Aurora is a deep learning project focused on the recognition and classification of 3D objects. This repository contains the implementation details, dataset augmentation scripts, and relevant resources to facilitate understanding and replication of the work.
- Project Overview
- Repository Structure
- Installation and Setup
- Dataset Augmentation
- Usage
- Acknowledgements
- License
The Aurora project aims to enhance the accuracy of 3D object recognition by employing advanced deep learning techniques. The approach includes dataset augmentation and the conversion of data formats to optimize the training process.
The repository is organized as follows:
Aurora/
├── Aurora_architecture.ipynb # Jupyter Notebook detailing the model architecture
├── Aurora_paper.pdf # Research paper describing the project
├── dataset_augmentation_offline.py# Script for offline dataset augmentation
├── npy_to_hdf5.py # Script to convert .npy files to .hdf5 format
├── LICENSE # License information
└── README.md # Project documentation
To set up the project environment, follow these steps:
-
Clone the Repository:
git clone https://github.com/1richi1/Aurora.git cd Aurora
-
Create a Virtual Environment:
It's recommended to use a virtual environment to manage dependencies.

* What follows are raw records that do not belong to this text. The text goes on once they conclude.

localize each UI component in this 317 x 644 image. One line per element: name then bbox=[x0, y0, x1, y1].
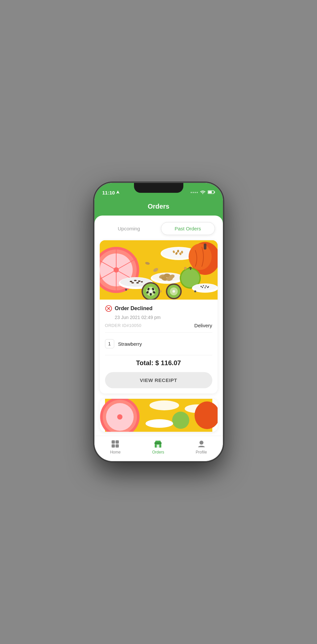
svg-point-67 bbox=[125, 289, 127, 291]
svg-point-57 bbox=[205, 285, 207, 287]
order-divider-2 bbox=[105, 355, 212, 355]
order-status: Order Declined bbox=[105, 305, 212, 312]
svg-rect-3 bbox=[208, 191, 212, 193]
nav-label-orders: Orders bbox=[152, 450, 164, 454]
time-display: 11:10 bbox=[102, 190, 115, 195]
signal-dots bbox=[191, 192, 198, 193]
notch bbox=[134, 183, 183, 193]
profile-icon bbox=[197, 439, 206, 449]
svg-point-60 bbox=[204, 287, 206, 288]
order-total: Total: $ 116.07 bbox=[105, 359, 212, 367]
svg-rect-82 bbox=[116, 444, 119, 448]
svg-rect-39 bbox=[190, 267, 191, 270]
svg-point-20 bbox=[189, 244, 212, 270]
tab-bar: Upcoming Past Orders bbox=[94, 216, 223, 240]
svg-point-24 bbox=[130, 281, 132, 282]
nav-label-profile: Profile bbox=[196, 450, 207, 454]
svg-point-77 bbox=[172, 412, 189, 429]
svg-point-65 bbox=[160, 290, 162, 292]
order-meta: ORDER ID#10050 Delivery bbox=[105, 323, 212, 328]
svg-point-56 bbox=[203, 285, 204, 286]
svg-rect-79 bbox=[112, 440, 115, 444]
nav-label-home: Home bbox=[110, 450, 120, 454]
svg-point-61 bbox=[207, 287, 208, 288]
order-card: Order Declined 23 Jun 2021 02:49 pm ORDE… bbox=[100, 240, 218, 394]
svg-point-64 bbox=[184, 267, 187, 270]
order-card-preview bbox=[100, 399, 218, 432]
order-item-row: 1 Strawberry bbox=[105, 338, 212, 350]
svg-point-29 bbox=[141, 281, 143, 282]
svg-rect-81 bbox=[112, 444, 115, 448]
header-title: Orders bbox=[148, 203, 170, 210]
phone-frame: 11:10 bbox=[94, 183, 223, 461]
item-qty: 1 bbox=[105, 339, 114, 348]
wifi-icon bbox=[200, 190, 206, 195]
order-items: 1 Strawberry bbox=[105, 335, 212, 352]
svg-point-78 bbox=[145, 419, 173, 428]
svg-point-43 bbox=[149, 290, 152, 293]
view-receipt-button[interactable]: VIEW RECEIPT bbox=[105, 372, 212, 388]
svg-point-73 bbox=[117, 414, 122, 420]
location-arrow-icon bbox=[116, 190, 119, 194]
fruit-scene-svg bbox=[100, 240, 218, 300]
content-area: Upcoming Past Orders bbox=[94, 216, 223, 436]
svg-point-11 bbox=[114, 267, 119, 273]
declined-icon bbox=[105, 305, 112, 312]
svg-rect-21 bbox=[204, 244, 206, 249]
svg-point-26 bbox=[138, 280, 141, 282]
svg-rect-86 bbox=[154, 443, 162, 443]
svg-point-59 bbox=[202, 287, 203, 288]
home-icon bbox=[111, 439, 120, 449]
svg-point-66 bbox=[194, 290, 196, 292]
svg-rect-85 bbox=[157, 445, 159, 448]
svg-point-74 bbox=[149, 400, 179, 410]
order-details: Order Declined 23 Jun 2021 02:49 pm ORDE… bbox=[100, 300, 218, 394]
order-type: Delivery bbox=[194, 323, 212, 328]
nav-item-profile[interactable]: Profile bbox=[196, 439, 207, 454]
svg-point-48 bbox=[150, 293, 152, 296]
svg-point-52 bbox=[172, 290, 175, 293]
svg-point-87 bbox=[199, 441, 203, 445]
status-icons bbox=[191, 190, 215, 195]
status-time: 11:10 bbox=[102, 190, 119, 195]
phone-screen: 11:10 bbox=[94, 183, 223, 461]
svg-rect-2 bbox=[214, 191, 215, 193]
order-id: ORDER ID#10050 bbox=[105, 323, 142, 328]
battery-icon bbox=[208, 190, 215, 195]
item-name: Strawberry bbox=[118, 341, 142, 347]
tab-upcoming[interactable]: Upcoming bbox=[102, 222, 156, 235]
tab-past-orders[interactable]: Past Orders bbox=[161, 222, 215, 235]
preview-fruit-svg bbox=[100, 399, 218, 432]
order-image bbox=[100, 240, 218, 300]
nav-item-home[interactable]: Home bbox=[110, 439, 120, 454]
order-date: 23 Jun 2021 02:49 pm bbox=[105, 315, 212, 320]
svg-point-25 bbox=[134, 280, 137, 281]
order-status-text: Order Declined bbox=[115, 306, 153, 311]
orders-icon bbox=[153, 439, 163, 449]
nav-item-orders[interactable]: Orders bbox=[152, 439, 164, 454]
svg-point-27 bbox=[131, 282, 134, 283]
svg-rect-80 bbox=[116, 440, 119, 444]
svg-point-55 bbox=[200, 286, 202, 287]
svg-point-0 bbox=[202, 193, 203, 194]
bottom-nav: Home Orders bbox=[94, 436, 223, 461]
svg-point-28 bbox=[136, 282, 139, 283]
order-divider bbox=[105, 332, 212, 333]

python3 -m venv aurora_env source aurora_env/bin/activate # On Windows: aurora_env\Scripts\activate
-
Install Dependencies:
Ensure you have
pip
installed. Then, install the required packages following first cell of Aurora_architecture.ipynb
The project includes a script for offline dataset augmentation:
dataset_augmentation_offline.py
: This script performs augmentation on the existing dataset to increase its size and variability, which can help improve the model's performance.
-
Model Architecture:
The
Aurora_architecture.ipynb
notebook provides a detailed walkthrough of the model architecture. You can open this notebook using Jupyter Notebook or Jupyter Lab to explore and run the code cells interactively. -
Data Conversion:
If your dataset is in
.npy
format, you can convert it to.hdf5
using thenpy_to_hdf5.py
script -
Training and Evaluation:
You can utilize the code within the
Aurora_architecture.ipynb
notebook to train and evaluate the model. Ensure that your data paths are correctly set within the notebook.
This project would not have been possible without the valuable contributions and support of my colleagues, Alberto Morselli and Giovanni Girardin. Their insights, dedication, and collaborative efforts were instrumental in the success of Aurora. Thank you for sharing this journey and bringing your expertise to the table. Together, we have achieved something remarkable.
This project is licensed under the MIT License. See the LICENSE file for more details.
Note: Ensure that all paths and filenames mentioned in the commands match your local directory structure.